Research interests involve the pathogenic, parasitic, welfare and stress implications associated with reintroduction programmes for small mammals.

Conservation efforts are making increasing use of captive breeding and reintroduction programs, however, these initiatives often fail, and there has hitherto been little attempt to explain the causes. In addition, there are ethical questions to be addressed about all aspects of the management of animals that are bred, or held, in captivity before release.
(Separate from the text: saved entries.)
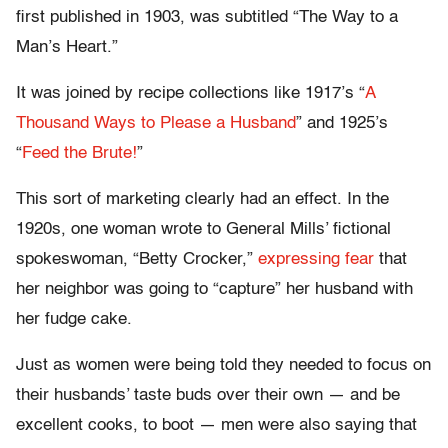
first published in 1903, was subtitled “The Way to a
Man’s Heart.”
It was joined by recipe collections like 1917’s “
A
Thousand Ways to Please a Husband
” and 1925’s
“
Feed the Brute!
”
This sort of marketing clearly had an effect. In the
1920s, one woman wrote to General Mills’ fictional
spokeswoman, “Betty Crocker,”
expressing fear
that
her neighbor was going to “capture” her husband with
her fudge cake.
Just as women were being told they needed to focus on
their husbands’ taste buds over their own — and be
excellent cooks, to boot — men were also saying that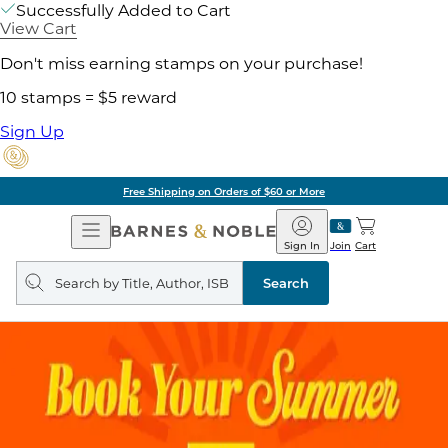
Successfully Added to Cart
View Cart
Don't miss earning stamps on your purchase!
10 stamps = $5 reward
Sign Up
of $60 or More
Pick 
Open
Barnes
Navigation
&
Sign In
Join
Cart
Noble
Search
query
Search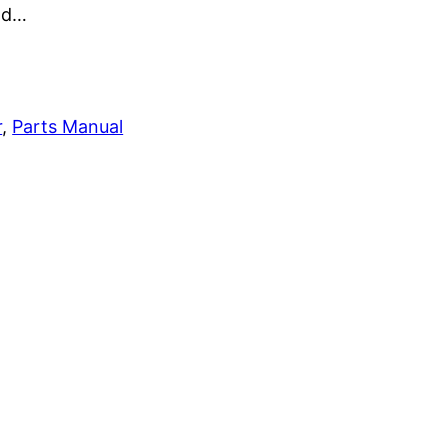
and…
r
, 
Parts Manual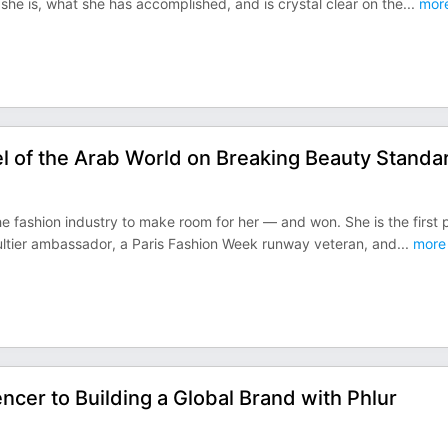
she is, what she has accomplished, and is crystal clear on the
...
mor
l of the Arab World on Breaking Beauty Standa
 fashion industry to make room for her — and won. She is the first 
ultier ambassador, a Paris Fashion Week runway veteran, and
...
more
ncer to Building a Global Brand with Phlur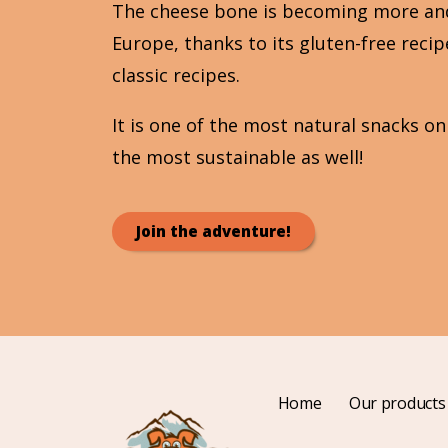
The cheese bone is becoming more an
Europe, thanks to its gluten-free reci
classic recipes.
It is one of the most natural snacks o
the most sustainable as well!
Join the adventure!
Home
Our products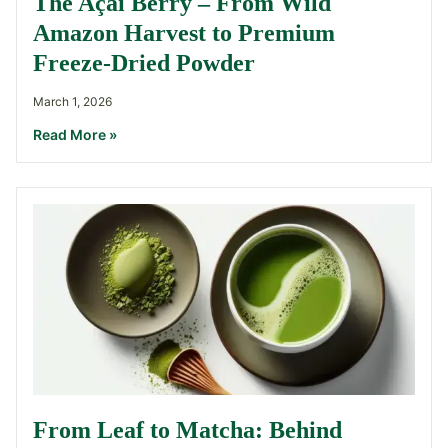
The Açaí Berry – From Wild
Amazon Harvest to Premium
Freeze-Dried Powder
March 1, 2026
Read More »
From Leaf to Matcha: Behind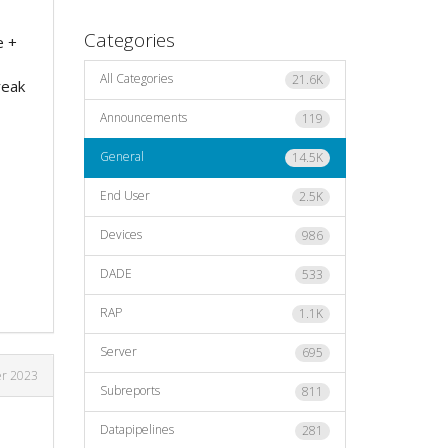
Categories
e +
All Categories
21.6K
reak
Announcements
119
General
14.5K
End User
2.5K
Devices
986
DADE
533
RAP
1.1K
Server
695
r 2023
Subreports
811
Datapipelines
281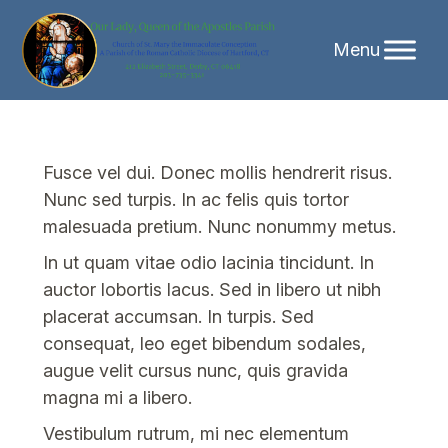
Skip
to
content
Fusce vel dui. Donec mollis hendrerit risus.
Nunc sed turpis. In ac felis quis tortor
malesuada pretium. Nunc nonummy metus.
In ut quam vitae odio lacinia tincidunt. In
auctor lobortis lacus. Sed in libero ut nibh
placerat accumsan. In turpis. Sed
consequat, leo eget bibendum sodales,
augue velit cursus nunc, quis gravida
magna mi a libero.
Vestibulum rutrum, mi nec elementum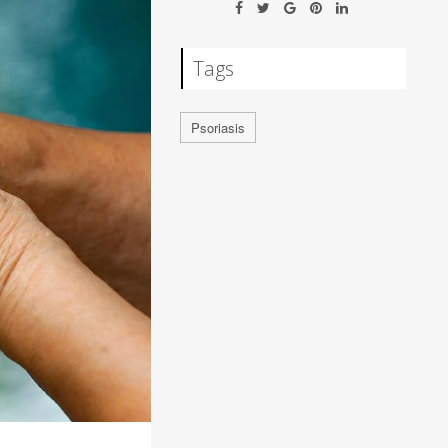
Tags
Psoriasis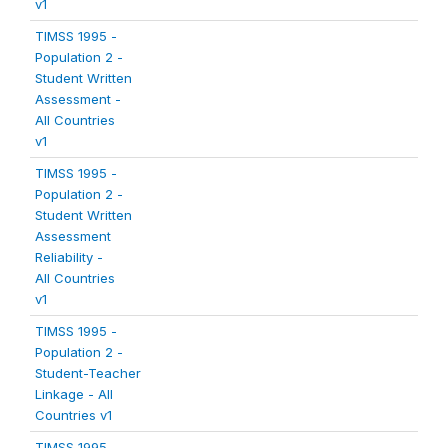
v1
TIMSS 1995 -
Population 2 -
Student Written
Assessment -
All Countries
v1
TIMSS 1995 -
Population 2 -
Student Written
Assessment
Reliability -
All Countries
v1
TIMSS 1995 -
Population 2 -
Student-Teacher
Linkage - All
Countries v1
TIMSS 1995 -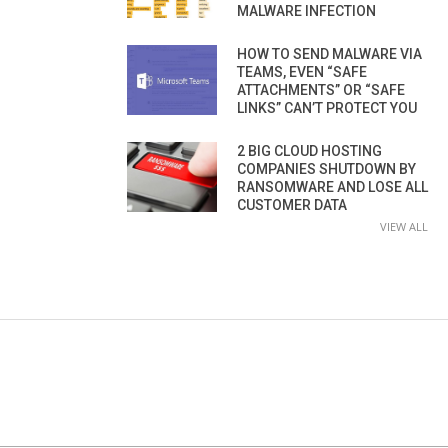
MALWARE INFECTION
HOW TO SEND MALWARE VIA
TEAMS, EVEN “SAFE
ATTACHMENTS” OR “SAFE
LINKS” CAN’T PROTECT YOU
2 BIG CLOUD HOSTING
COMPANIES SHUTDOWN BY
RANSOMWARE AND LOSE ALL
CUSTOMER DATA
VIEW ALL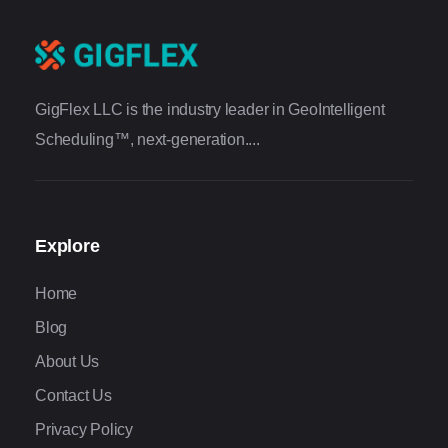
GigFlex LLC is the industry leader in GeoIntelligent
Scheduling™, next-generation....
Explore
Home
Blog
About Us
Contact Us
Privacy Policy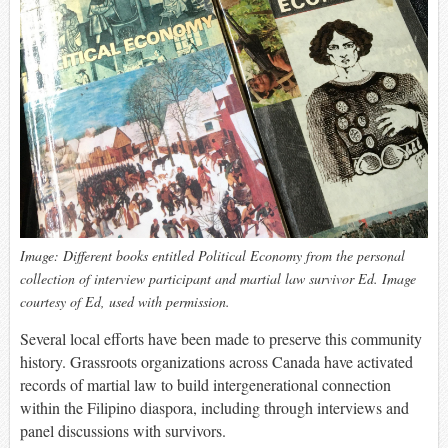
Image: Different books entitled Political Economy from the personal
collection of interview participant and martial law survivor Ed. Image
courtesy of Ed, used with permission.
Several local efforts have been made to preserve this community
history. Grassroots organizations across Canada have activated
records of martial law to build intergenerational connection
within the Filipino diaspora, including through interviews and
panel discussions with survivors.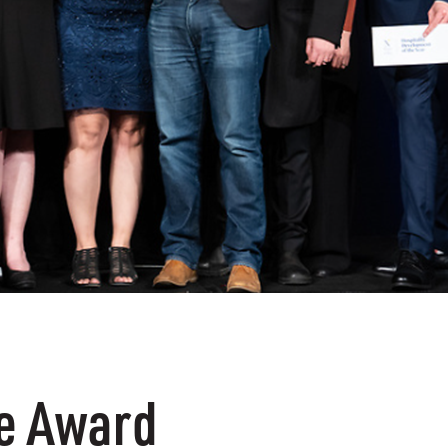
he Award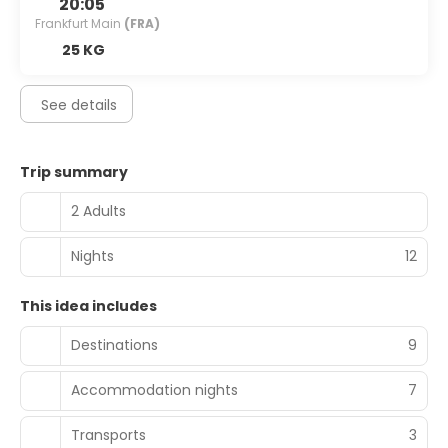
20:05
Frankfurt Main
(FRA)
25 KG
See details
Trip summary
2 Adults
Nights
12
This idea includes
Destinations
9
Accommodation nights
7
Transports
3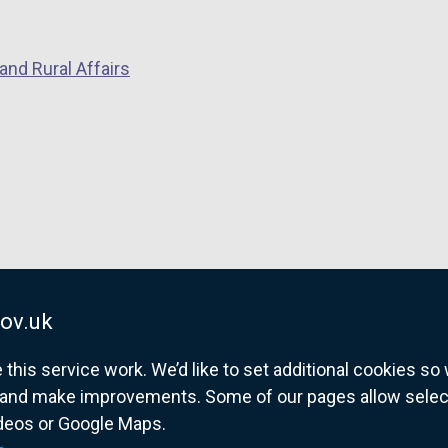
n
d
s
o
i
and Rural Affairs
w
n
/
a
t
n
a
e
b
w
)
w
i
n
d
ov.uk
o
w
his service work. We’d like to set additional cookies s
/
and make improvements. Some of our pages allow selected
t
ideos or Google Maps.
overnment website for Northern Ireland citize
a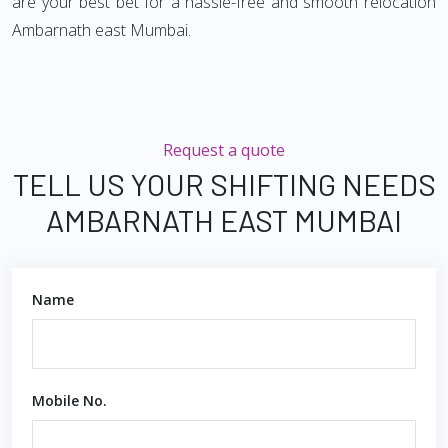
are your best bet for a hassle-free and smooth relocation
Ambarnath east Mumbai.
Request a quote
TELL US YOUR SHIFTING NEEDS
AMBARNATH EAST MUMBAI
Name
Mobile No.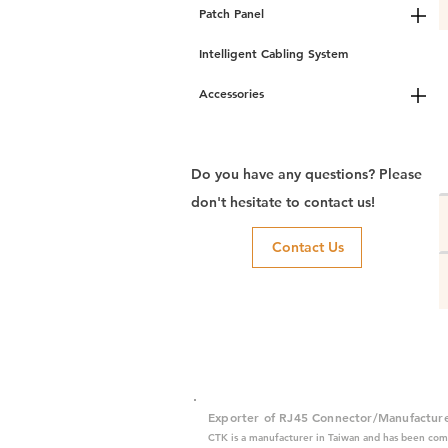
Patch Panel
Intelligent Cabling System
Accessories
Do you have any questions? Please
don't hesitate to contact us!
Contact Us
Exporter of RJ45 Connector/Manufactur
CTK is a manufacturer in Taiwan and has been com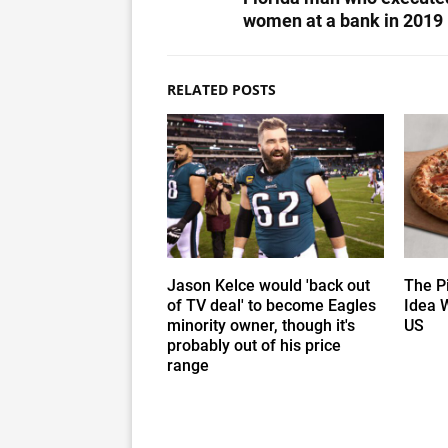
women at a bank in 2019
RELATED POSTS
Jason Kelce would 'back out
The P
of TV deal' to become Eagles
Idea 
minority owner, though it's
US
probably out of his price
range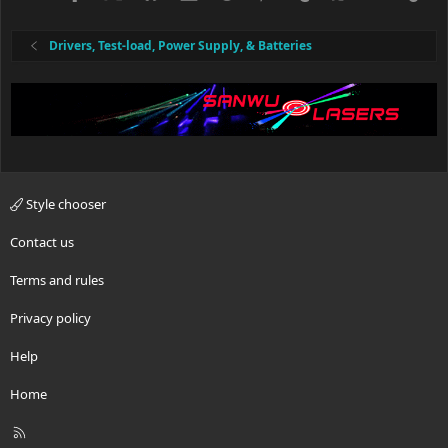
Drivers, Test-load, Power Supply, & Batteries
Style chooser
Contact us
Terms and rules
Privacy policy
Help
Home
R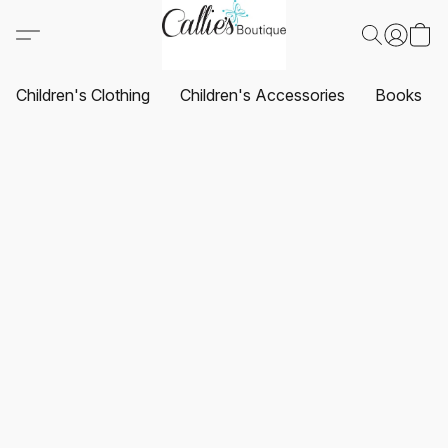
Children's Clothing
Children's Accessories
Books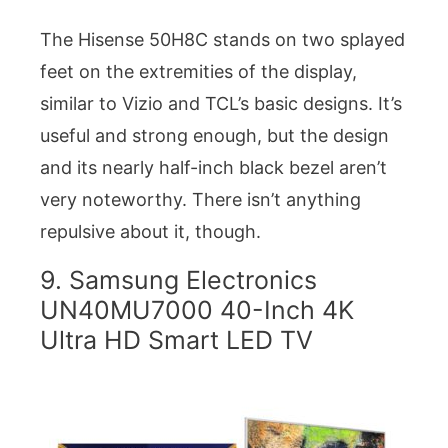
The Hisense 50H8C stands on two splayed
feet on the extremities of the display,
similar to Vizio and TCL’s basic designs. It’s
useful and strong enough, but the design
and its nearly half-inch black bezel aren’t
very noteworthy. There isn’t anything
repulsive about it, though.
9. Samsung Electronics
UN40MU7000 40-Inch 4K
Ultra HD Smart LED TV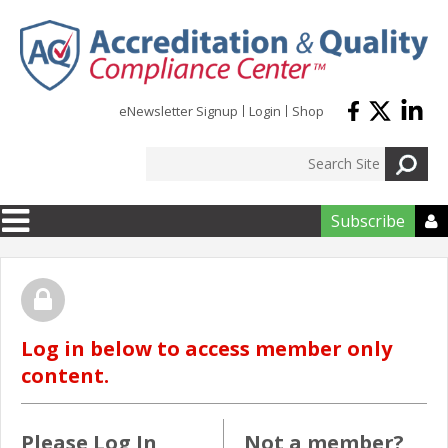
Skip to main content
eNewsletter Signup
Login
Shop
Subscribe

Log in below to access member only
content.
Please Log In
Not a member?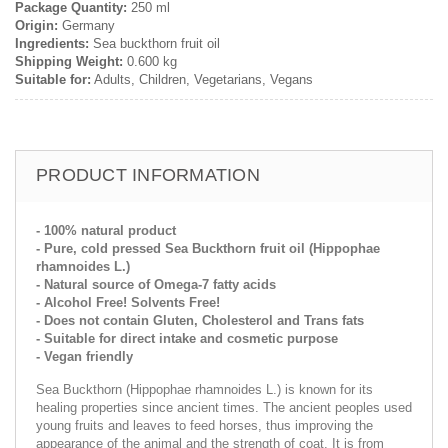
Package Quantity:
250 ml
Origin:
Germany
Ingredients:
Sea buckthorn fruit oil
Shipping Weight:
0.600 kg
Suitable for:
Adults, Children, Vegetarians, Vegans
PRODUCT INFORMATION
- 100% natural product
- Pure, cold pressed Sea Buckthorn fruit oil (Hippophae
rhamnoides L.)
- Natural source of Omega-7 fatty acids
- Alcohol Free! Solvents Free!
- Does not contain Gluten, Cholesterol and Trans fats
- Suitable for direct intake and cosmetic purpose
- Vegan friendly
Sea Buckthorn (Hippophae rhamnoides L.) is known for its
healing properties since ancient times. The ancient peoples used
young fruits and leaves to feed horses, thus improving the
appearance of the animal and the strength of coat. It is from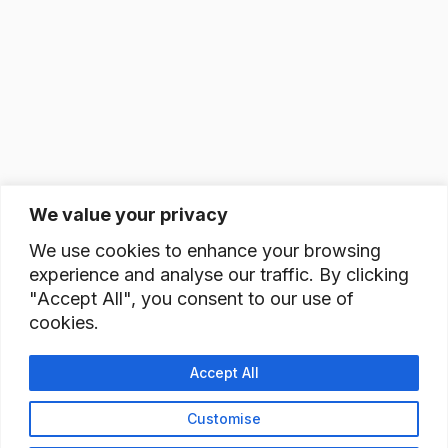
We value your privacy
We use cookies to enhance your browsing
experience and analyse our traffic. By clicking
"Accept All", you consent to our use of
cookies.
Accept All
Customise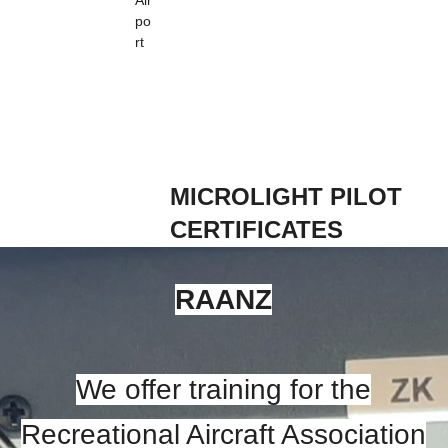
Air
po
rt
MICROLIGHT PILOT
CERTIFICATES
RAANZ
We offer training for the
Recreational Aircraft Association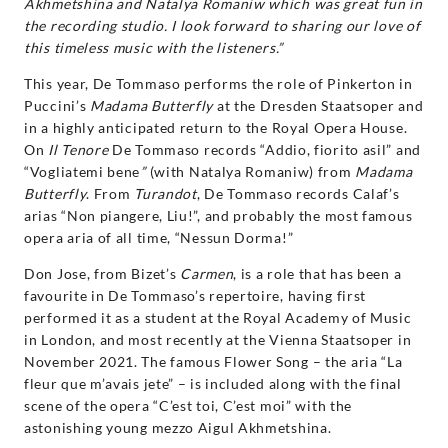
Akhmetshina and Natalya Romaniw which was great fun in
the recording studio. I look forward to sharing our love of
this timeless music with the listeners.”
This year, De Tommaso performs the role of Pinkerton in
Puccini’s
Madama Butterfly
at the Dresden Staatsoper and
in a highly anticipated return to the Royal Opera House.
On
Il Tenore
De Tommaso records “Addio, fiorito asil” and
“Vogliatemi bene
”
(with Natalya Romaniw) from
Madama
Butterfly
. From
Turandot
, De Tommaso records Calaf’s
arias “Non piangere, Liu!”, and probably the most famous
opera aria of all time, “Nessun Dorma!”
Don Jose, from Bizet’s
Carmen
, is a role that has been a
favourite in De Tommaso’s repertoire, having first
performed it as a student at the Royal Academy of Music
in London, and most recently at the Vienna Staatsoper in
November 2021. The famous Flower Song – the aria “La
fleur que m’avais jete” – is included along with the final
scene of the opera “C’est toi, C’est moi” with the
astonishing young mezzo Aigul Akhmetshina.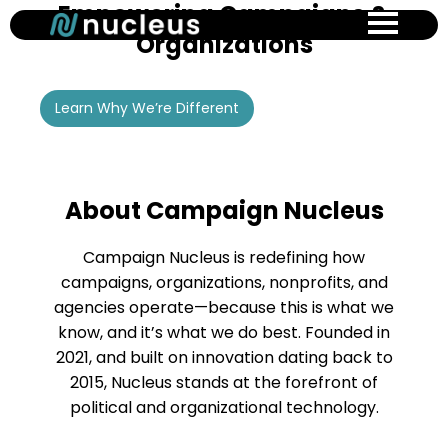
Empowering Campaigns &
Skip
to
Organizations
main
content
Learn Why We’re Different
About Campaign Nucleus
Campaign Nucleus is redefining how
campaigns, organizations, nonprofits, and
agencies operate—because this is what we
know, and it’s what we do best. Founded in
2021, and built on innovation dating back to
2015, Nucleus stands at the forefront of
political and organizational technology.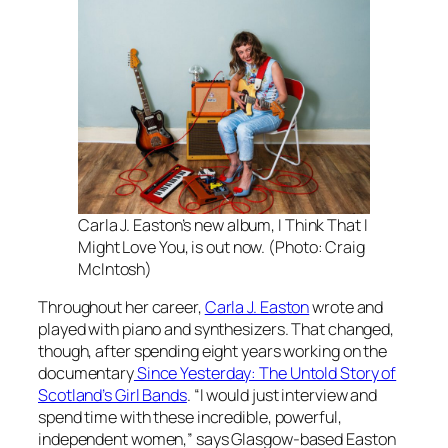
Carla J. Easton’s new album, I Think That I
Might Love You, is out now. (Photo: Craig
McIntosh)
Throughout her career,
Carla J. Easton
wrote and
played with piano and synthesizers. That changed,
though, after spending eight years working on the
documentary
Since Yesterday: The Untold Story of
Scotland’s Girl Bands
. “I would just interview and
spend time with these incredible, powerful,
independent women,” says Glasgow-based Easton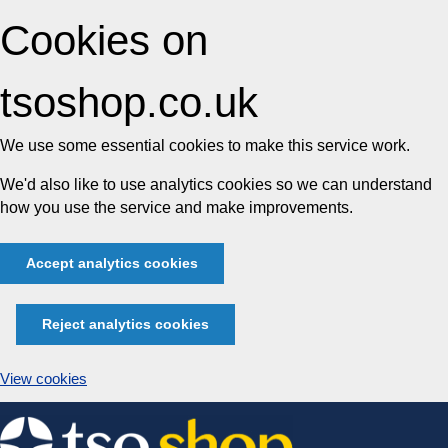
Cookies on
tsoshop.co.uk
We use some essential cookies to make this service work.
We'd also like to use analytics cookies so we can understand
how you use the service and make improvements.
Accept analytics cookies
Reject analytics cookies
View cookies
An important element of the context for the judgement of these ethical issues is the likelihood of success of these reintroduction initiatives.

There is therefore an urgent need to establish reliable measures for assessing the likely impact of release on the welfare of captive-bred animals, and to determine how such measures, if employed before release, might predict the successful establishment of individuals in the wild. It is also necessary to monitor the impact of release on changes in parasite loads and pathogenesis. Until these issues are tackled it will remain impossible to provide appropriate advice on pre-release housing and health screening, and post-release monitoring.


Project Agency : Wildlife Conservation Research Unit(WildCRU)

Project Agency Contact :

Project Researcher : Dr Merryl Gelling (Parle-Gelling)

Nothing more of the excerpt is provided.